* [Work order]: The copy must match the data below line for line and contain no images.

------------

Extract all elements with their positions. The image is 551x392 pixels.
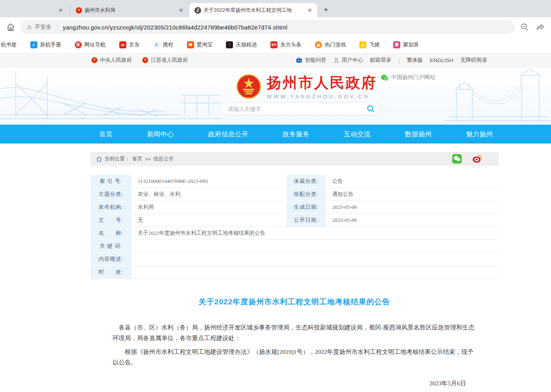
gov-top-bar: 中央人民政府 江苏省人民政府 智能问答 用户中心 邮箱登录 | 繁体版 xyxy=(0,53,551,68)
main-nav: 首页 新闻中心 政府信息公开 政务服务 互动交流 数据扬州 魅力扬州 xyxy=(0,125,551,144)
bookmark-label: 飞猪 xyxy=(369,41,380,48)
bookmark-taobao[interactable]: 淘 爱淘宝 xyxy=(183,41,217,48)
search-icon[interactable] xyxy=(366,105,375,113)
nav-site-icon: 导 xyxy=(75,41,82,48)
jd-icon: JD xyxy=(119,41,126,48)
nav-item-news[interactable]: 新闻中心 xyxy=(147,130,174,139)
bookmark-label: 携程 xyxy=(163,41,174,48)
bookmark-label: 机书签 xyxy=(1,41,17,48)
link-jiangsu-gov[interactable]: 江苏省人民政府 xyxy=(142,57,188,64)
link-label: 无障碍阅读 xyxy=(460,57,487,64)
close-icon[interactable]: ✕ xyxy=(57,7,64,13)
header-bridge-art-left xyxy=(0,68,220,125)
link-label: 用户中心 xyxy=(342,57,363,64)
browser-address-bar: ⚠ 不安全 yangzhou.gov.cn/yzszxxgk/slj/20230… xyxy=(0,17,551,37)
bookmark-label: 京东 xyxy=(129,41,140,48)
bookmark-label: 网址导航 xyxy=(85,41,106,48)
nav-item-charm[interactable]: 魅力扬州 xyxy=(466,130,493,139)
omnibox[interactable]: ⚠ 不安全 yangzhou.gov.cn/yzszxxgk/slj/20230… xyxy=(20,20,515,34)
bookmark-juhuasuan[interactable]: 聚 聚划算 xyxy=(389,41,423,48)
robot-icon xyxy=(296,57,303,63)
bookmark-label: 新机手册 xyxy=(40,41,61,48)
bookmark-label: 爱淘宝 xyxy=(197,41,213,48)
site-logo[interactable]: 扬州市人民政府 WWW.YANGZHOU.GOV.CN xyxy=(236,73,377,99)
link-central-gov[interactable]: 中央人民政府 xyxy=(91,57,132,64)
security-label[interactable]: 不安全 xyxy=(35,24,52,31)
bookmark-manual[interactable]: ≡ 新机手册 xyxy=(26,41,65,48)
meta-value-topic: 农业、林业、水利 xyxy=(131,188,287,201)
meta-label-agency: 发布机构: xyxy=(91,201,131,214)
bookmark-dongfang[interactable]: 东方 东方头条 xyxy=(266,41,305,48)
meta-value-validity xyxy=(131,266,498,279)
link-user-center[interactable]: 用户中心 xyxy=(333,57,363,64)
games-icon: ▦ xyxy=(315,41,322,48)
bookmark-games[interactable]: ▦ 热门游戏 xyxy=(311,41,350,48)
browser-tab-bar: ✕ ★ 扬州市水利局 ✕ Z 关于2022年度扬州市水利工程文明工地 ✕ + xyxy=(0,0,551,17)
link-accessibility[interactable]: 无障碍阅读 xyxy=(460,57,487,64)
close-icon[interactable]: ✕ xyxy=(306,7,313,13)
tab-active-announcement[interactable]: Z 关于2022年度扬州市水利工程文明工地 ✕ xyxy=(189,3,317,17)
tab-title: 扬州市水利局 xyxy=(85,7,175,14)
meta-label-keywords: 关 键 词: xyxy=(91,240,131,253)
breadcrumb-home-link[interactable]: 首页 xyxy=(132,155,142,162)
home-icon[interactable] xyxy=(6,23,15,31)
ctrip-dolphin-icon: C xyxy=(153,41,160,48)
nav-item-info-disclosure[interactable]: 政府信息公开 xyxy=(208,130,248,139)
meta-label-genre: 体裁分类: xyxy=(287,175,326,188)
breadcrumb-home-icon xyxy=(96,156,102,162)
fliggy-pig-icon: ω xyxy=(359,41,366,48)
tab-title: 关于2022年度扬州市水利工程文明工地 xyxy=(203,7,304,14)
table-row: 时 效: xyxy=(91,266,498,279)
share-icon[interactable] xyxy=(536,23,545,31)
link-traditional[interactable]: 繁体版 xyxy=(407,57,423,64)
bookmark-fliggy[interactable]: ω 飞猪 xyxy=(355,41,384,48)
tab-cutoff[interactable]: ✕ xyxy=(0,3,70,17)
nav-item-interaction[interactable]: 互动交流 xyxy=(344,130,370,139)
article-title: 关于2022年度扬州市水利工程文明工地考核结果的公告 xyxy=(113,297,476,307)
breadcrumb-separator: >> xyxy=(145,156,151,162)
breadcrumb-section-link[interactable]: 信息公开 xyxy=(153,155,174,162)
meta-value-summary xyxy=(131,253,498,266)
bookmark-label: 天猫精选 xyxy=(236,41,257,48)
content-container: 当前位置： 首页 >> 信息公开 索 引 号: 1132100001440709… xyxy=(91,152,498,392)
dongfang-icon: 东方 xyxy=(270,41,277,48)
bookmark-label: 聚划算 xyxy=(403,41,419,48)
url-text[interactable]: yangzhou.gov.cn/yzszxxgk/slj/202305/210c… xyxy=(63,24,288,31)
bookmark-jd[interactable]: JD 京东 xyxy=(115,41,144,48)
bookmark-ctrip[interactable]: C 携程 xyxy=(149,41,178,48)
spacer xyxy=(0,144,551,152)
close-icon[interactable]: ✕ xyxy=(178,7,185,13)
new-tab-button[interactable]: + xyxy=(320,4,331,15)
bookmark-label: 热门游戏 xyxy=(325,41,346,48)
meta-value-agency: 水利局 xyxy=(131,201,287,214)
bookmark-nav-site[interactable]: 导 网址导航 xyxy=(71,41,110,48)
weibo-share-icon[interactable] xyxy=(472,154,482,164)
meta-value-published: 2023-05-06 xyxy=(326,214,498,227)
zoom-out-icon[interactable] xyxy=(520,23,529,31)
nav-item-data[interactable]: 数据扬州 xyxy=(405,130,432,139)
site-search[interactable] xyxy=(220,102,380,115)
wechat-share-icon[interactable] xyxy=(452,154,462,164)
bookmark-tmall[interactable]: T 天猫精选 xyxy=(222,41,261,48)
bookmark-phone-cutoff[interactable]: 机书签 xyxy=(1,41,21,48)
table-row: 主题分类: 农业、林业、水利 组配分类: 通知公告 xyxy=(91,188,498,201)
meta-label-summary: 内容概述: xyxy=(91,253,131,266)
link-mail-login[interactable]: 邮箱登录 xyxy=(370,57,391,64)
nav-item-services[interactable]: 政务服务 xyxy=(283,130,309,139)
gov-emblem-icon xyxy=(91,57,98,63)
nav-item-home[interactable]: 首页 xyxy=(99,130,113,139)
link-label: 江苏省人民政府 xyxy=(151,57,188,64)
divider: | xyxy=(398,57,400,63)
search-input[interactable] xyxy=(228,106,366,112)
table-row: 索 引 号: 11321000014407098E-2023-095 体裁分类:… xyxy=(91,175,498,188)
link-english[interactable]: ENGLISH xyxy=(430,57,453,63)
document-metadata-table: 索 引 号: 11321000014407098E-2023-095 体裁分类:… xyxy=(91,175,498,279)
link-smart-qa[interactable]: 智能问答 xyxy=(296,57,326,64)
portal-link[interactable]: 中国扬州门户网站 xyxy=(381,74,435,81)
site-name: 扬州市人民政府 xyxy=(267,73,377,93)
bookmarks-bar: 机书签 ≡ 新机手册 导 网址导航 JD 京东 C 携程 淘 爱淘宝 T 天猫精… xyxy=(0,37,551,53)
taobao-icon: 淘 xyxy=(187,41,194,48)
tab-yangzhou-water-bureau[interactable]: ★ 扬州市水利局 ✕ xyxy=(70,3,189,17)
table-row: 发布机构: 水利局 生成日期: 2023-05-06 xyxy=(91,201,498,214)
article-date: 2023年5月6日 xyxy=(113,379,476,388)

------------

* [Response area]:
Extract all elements with their positions. The image is 551x392 pixels.
gov-top-bar: 中央人民政府 江苏省人民政府 智能问答 用户中心 邮箱登录 | 繁体版 xyxy=(0,53,551,68)
main-nav: 首页 新闻中心 政府信息公开 政务服务 互动交流 数据扬州 魅力扬州 xyxy=(0,125,551,144)
bookmark-label: 飞猪 xyxy=(369,41,380,48)
bookmark-taobao[interactable]: 淘 爱淘宝 xyxy=(183,41,217,48)
search-icon[interactable] xyxy=(366,105,375,113)
nav-site-icon: 导 xyxy=(75,41,82,48)
jd-icon: JD xyxy=(119,41,126,48)
nav-item-news[interactable]: 新闻中心 xyxy=(147,130,174,139)
bookmark-label: 携程 xyxy=(163,41,174,48)
bookmark-label: 机书签 xyxy=(1,41,17,48)
link-jiangsu-gov[interactable]: 江苏省人民政府 xyxy=(142,57,188,64)
link-label: 无障碍阅读 xyxy=(460,57,487,64)
close-icon[interactable]: ✕ xyxy=(57,7,64,13)
header-bridge-art-left xyxy=(0,68,220,125)
link-label: 用户中心 xyxy=(342,57,363,64)
browser-address-bar: ⚠ 不安全 yangzhou.gov.cn/yzszxxgk/slj/20230… xyxy=(0,17,551,37)
bookmark-label: 京东 xyxy=(129,41,140,48)
bookmark-label: 网址导航 xyxy=(85,41,106,48)
nav-item-charm[interactable]: 魅力扬州 xyxy=(466,130,493,139)
omnibox[interactable]: ⚠ 不安全 yangzhou.gov.cn/yzszxxgk/slj/20230… xyxy=(20,20,515,34)
bookmark-juhuasuan[interactable]: 聚 聚划算 xyxy=(389,41,423,48)
robot-icon xyxy=(296,57,303,63)
bookmark-label: 新机手册 xyxy=(40,41,61,48)
bookmark-label: 爱淘宝 xyxy=(197,41,213,48)
site-logo[interactable]: 扬州市人民政府 WWW.YANGZHOU.GOV.CN xyxy=(236,73,377,99)
link-central-gov[interactable]: 中央人民政府 xyxy=(91,57,132,64)
security-label[interactable]: 不安全 xyxy=(35,24,52,31)
bookmark-manual[interactable]: ≡ 新机手册 xyxy=(26,41,65,48)
meta-value-topic: 农业、林业、水利 xyxy=(131,188,287,201)
meta-label-agency: 发布机构: xyxy=(91,201,131,214)
bookmark-dongfang[interactable]: 东方 东方头条 xyxy=(266,41,305,48)
meta-value-validity xyxy=(131,266,498,279)
link-user-center[interactable]: 用户中心 xyxy=(333,57,363,64)
games-icon: ▦ xyxy=(315,41,322,48)
bookmark-games[interactable]: ▦ 热门游戏 xyxy=(311,41,350,48)
browser-tab-bar: ✕ ★ 扬州市水利局 ✕ Z 关于2022年度扬州市水利工程文明工地 ✕ + xyxy=(0,0,551,17)
link-accessibility[interactable]: 无障碍阅读 xyxy=(460,57,487,64)
close-icon[interactable]: ✕ xyxy=(306,7,313,13)
tab-active-announcement[interactable]: Z 关于2022年度扬州市水利工程文明工地 ✕ xyxy=(189,3,317,17)
tab-title: 扬州市水利局 xyxy=(85,7,175,14)
meta-label-keywords: 关 键 词: xyxy=(91,240,131,253)
breadcrumb-home-link[interactable]: 首页 xyxy=(132,155,142,162)
home-icon[interactable] xyxy=(6,23,15,31)
ctrip-dolphin-icon: C xyxy=(153,41,160,48)
nav-item-info-disclosure[interactable]: 政府信息公开 xyxy=(208,130,248,139)
meta-label-genre: 体裁分类: xyxy=(287,175,326,188)
breadcrumb-home-icon xyxy=(96,156,102,162)
fliggy-pig-icon: ω xyxy=(359,41,366,48)
tab-title: 关于2022年度扬州市水利工程文明工地 xyxy=(203,7,304,14)
table-row: 时 效: xyxy=(91,266,498,279)
share-icon[interactable] xyxy=(536,23,545,31)
link-traditional[interactable]: 繁体版 xyxy=(407,57,423,64)
bookmark-fliggy[interactable]: ω 飞猪 xyxy=(355,41,384,48)
tab-cutoff[interactable]: ✕ xyxy=(0,3,70,17)
nav-item-interaction[interactable]: 互动交流 xyxy=(344,130,370,139)
article-title: 关于2022年度扬州市水利工程文明工地考核结果的公告 xyxy=(113,297,476,307)
breadcrumb-separator: >> xyxy=(145,156,151,162)
breadcrumb-section-link[interactable]: 信息公开 xyxy=(153,155,174,162)
meta-value-summary xyxy=(131,253,498,266)
bookmark-label: 天猫精选 xyxy=(236,41,257,48)
content-container: 当前位置： 首页 >> 信息公开 索 引 号: 1132100001440709… xyxy=(91,152,498,392)
dongfang-icon: 东方 xyxy=(270,41,277,48)
bookmark-label: 聚划算 xyxy=(403,41,419,48)
url-text[interactable]: yangzhou.gov.cn/yzszxxgk/slj/202305/210c… xyxy=(63,24,288,31)
bookmark-jd[interactable]: JD 京东 xyxy=(115,41,144,48)
bookmark-ctrip[interactable]: C 携程 xyxy=(149,41,178,48)
spacer xyxy=(0,144,551,152)
close-icon[interactable]: ✕ xyxy=(178,7,185,13)
new-tab-button[interactable]: + xyxy=(320,4,331,15)
bookmark-label: 热门游戏 xyxy=(325,41,346,48)
meta-value-agency: 水利局 xyxy=(131,201,287,214)
bookmark-nav-site[interactable]: 导 网址导航 xyxy=(71,41,110,48)
weibo-share-icon[interactable] xyxy=(472,154,482,164)
meta-value-published: 2023-05-06 xyxy=(326,214,498,227)
zoom-out-icon[interactable] xyxy=(520,23,529,31)
nav-item-data[interactable]: 数据扬州 xyxy=(405,130,432,139)
site-search[interactable] xyxy=(220,102,380,115)
wechat-share-icon[interactable] xyxy=(452,154,462,164)
bookmark-tmall[interactable]: T 天猫精选 xyxy=(222,41,261,48)
bookmark-phone-cutoff[interactable]: 机书签 xyxy=(1,41,21,48)
table-row: 主题分类: 农业、林业、水利 组配分类: 通知公告 xyxy=(91,188,498,201)
meta-label-summary: 内容概述: xyxy=(91,253,131,266)
link-mail-login[interactable]: 邮箱登录 xyxy=(370,57,391,64)
nav-item-services[interactable]: 政务服务 xyxy=(283,130,309,139)
gov-emblem-icon xyxy=(91,57,98,63)
nav-item-home[interactable]: 首页 xyxy=(99,130,113,139)
link-label: 江苏省人民政府 xyxy=(151,57,188,64)
divider: | xyxy=(398,57,400,63)
search-input[interactable] xyxy=(228,106,366,112)
table-row: 索 引 号: 11321000014407098E-2023-095 体裁分类:… xyxy=(91,175,498,188)
link-english[interactable]: ENGLISH xyxy=(430,57,453,63)
document-metadata-table: 索 引 号: 11321000014407098E-2023-095 体裁分类:… xyxy=(91,175,498,279)
link-smart-qa[interactable]: 智能问答 xyxy=(296,57,326,64)
portal-link[interactable]: 中国扬州门户网站 xyxy=(381,74,435,81)
site-name: 扬州市人民政府 xyxy=(267,73,377,93)
bookmarks-bar: 机书签 ≡ 新机手册 导 网址导航 JD 京东 C 携程 淘 爱淘宝 T 天猫精… xyxy=(0,37,551,53)
taobao-icon: 淘 xyxy=(187,41,194,48)
tab-yangzhou-water-bureau[interactable]: ★ 扬州市水利局 ✕ xyxy=(70,3,189,17)
table-row: 发布机构: 水利局 生成日期: 2023-05-06 xyxy=(91,201,498,214)
article-date: 2023年5月6日 xyxy=(113,379,476,388)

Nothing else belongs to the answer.